All that being said, much of your beef should be directed towards Uber itself. They aren't allowed to be operating there. They aren't permitted yet Uber keeps sending drivers there. That shows zero respect on Uber's part to keep doing that. That is the Uber way. They will hit you with a thousand dollar deductible to pay to have your car fixed if it is damaged with pax onboard and your fault....... Yet they suggest they are willing to pay a thousand dollar fine to have their drivers operate outside of where they are allowed.

What a cluster****. From a policeman's perspective, it must come off as rather blatant. The driver can claim all the ignorance they want, it may be true sometimes, Uber loves to keep their drivers in the dark. In the end, Uber is sending drivers to pick up in Hoboken.

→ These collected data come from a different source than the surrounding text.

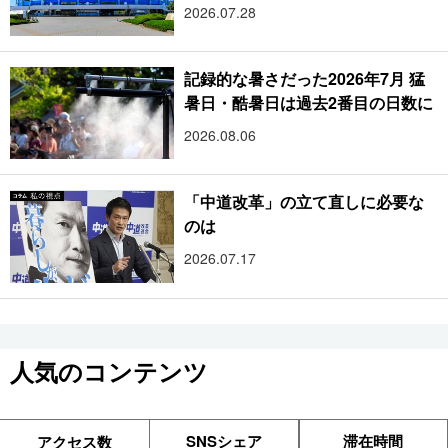
2026.07.28
記録的な暑さだった2026年7月 猛
暑日・酷暑日は過去2番目の日数に
2026.08.06
「中道改革」の立て直しに必要な
のは
2026.07.17
人気のコンテンツ
SNSシェア
滞在時間
アクセス数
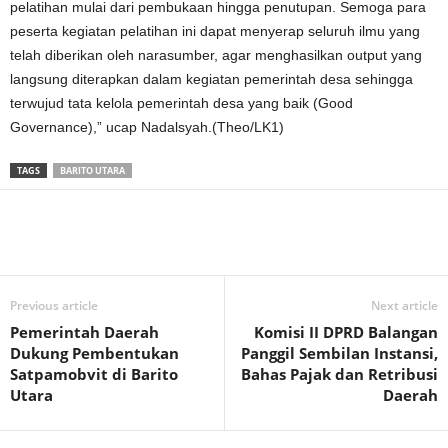
pelatihan mulai dari pembukaan hingga penutupan. Semoga para
peserta kegiatan pelatihan ini dapat menyerap seluruh ilmu yang
telah diberikan oleh narasumber, agar menghasilkan output yang
langsung diterapkan dalam kegiatan pemerintah desa sehingga
terwujud tata kelola pemerintah desa yang baik (Good
Governance),” ucap Nadalsyah.(Theo/LK1)
TAGS
BARITO UTARA
Previous article
Next article
Pemerintah Daerah
Komisi II DPRD Balangan
Dukung Pembentukan
Panggil Sembilan Instansi,
Satpamobvit di Barito
Bahas Pajak dan Retribusi
Utara
Daerah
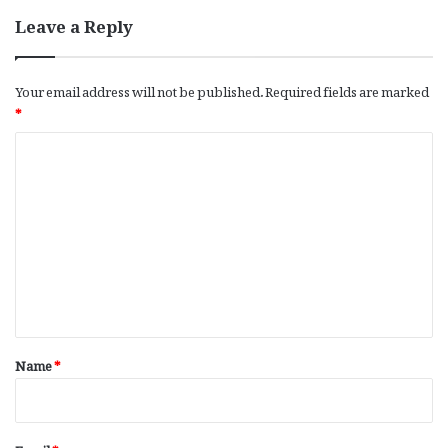
Leave a Reply
Your email address will not be published.
Required fields are marked
*
C
o
m
m
e
n
t
*
Name
*
Email
*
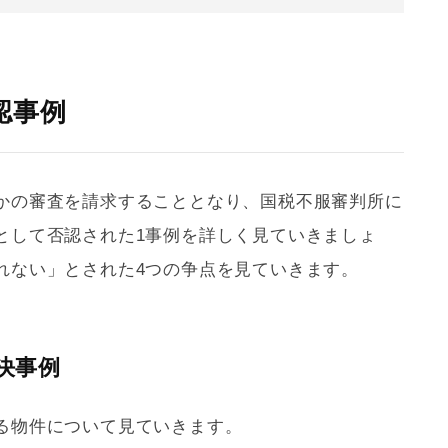
認事例
かの審査を請求することとなり、国税不服審判所に
として否認された1事例を詳しく見ていきましょ
れない」とされた4つの争点を見ていきます。
裁決事例
る物件について見ていきます。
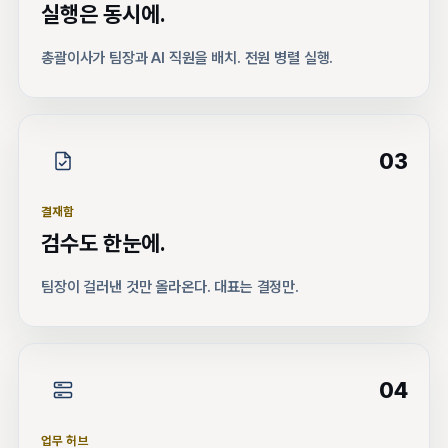
실행은 동시에.
총괄이사가 팀장과 AI 직원을 배치. 전원 병렬 실행.
03
결재함
검수도 한눈에.
팀장이 걸러낸 것만 올라온다. 대표는 결정만.
04
업무 허브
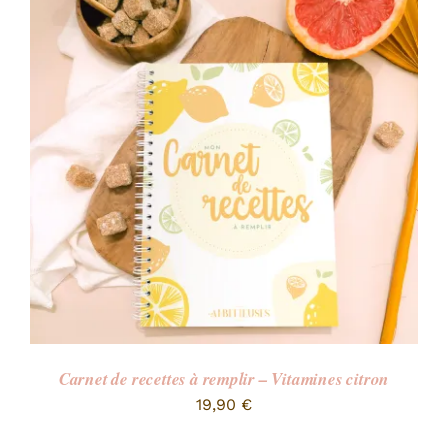
Carnet de recettes à remplir – Vitamines citron
19,90
€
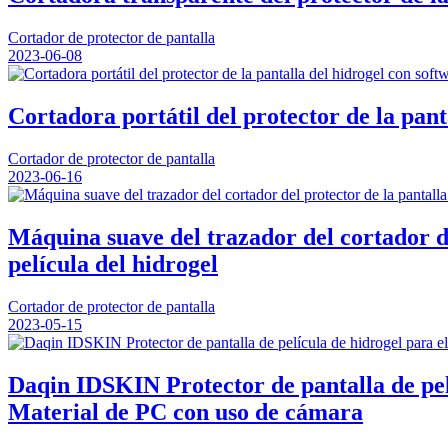
Cortador de protector de pantalla
2023-06-08
Cortadora portátil del protector de la pant
Cortador de protector de pantalla
2023-06-16
Máquina suave del trazador del cortador de
película del hidrogel
Cortador de protector de pantalla
2023-05-15
Daqin IDSKIN Protector de pantalla de pel
Material de PC con uso de cámara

Uber wants nothing more than this to be about angry cops belittling apparently bewildered drivers. As a driver, you aren't doing anyone any favors allowing yourself to be caught up in Travis' pissing match with that city.

You can cry foul, the cop wasn't cool. Mostly, you are acting like a pawn for Uber, it's that simple.

Don't get caught up in it.


----------



## Wheels4U (May 26, 2015)

Clearly a conflict of interest and very unprofessional behavior from the police officer. 
Uber should, indeed give us a heads up on what the risks are of driving into "problem zones". 
If we are breaking the law, we should at least be aware of it.


----------



## Huberis (Mar 15, 2015)

They shouldn't even be sending you there.


----------



## Wheels4U (May 26, 2015)

Same with EWR. In a reply to my email inquiry, I got the response from Uber: You can pick up and drop off anywhere you want. If you get a ticket, Uber will take care of it.
They failed to mention it's against the law and that cars are being impounded.


----------



## Dr. Philkenstein (Jun 22, 2015)

What's the officer's name or how did he look like?


----------



## Dr. Philkenstein (Jun 22, 2015)

1-). Stay away from Hoboken!
2-). Demands are always high, and so are the risks.
3-). ALL fines start at the officer's discretion, no lower than $500 plus your vehicle.impounded.
4-). Everybody in Jersey wants to go either to Hoboken or NYC,,with no surge...


----------



## Sherif Elkattawy (May 25, 2015)

NJUberDriver said:


> Sounds like the sort of thing that happens when the former Chief's brother owns a local cab company. Wonder which cab company the cop was promoting...


Can't be said better!


----------



## Dr. Philkenstein (Jun 22, 2015)

5-). Violations or requirements to operate a taxi-limo like vehicle as per city's ordinance, are 6 total: HACK or TLC plates, decals, license and insurance. Add a fire extinguisher and a two-way radio... YES! in 2015, the city requires a ****ing two-way radio!!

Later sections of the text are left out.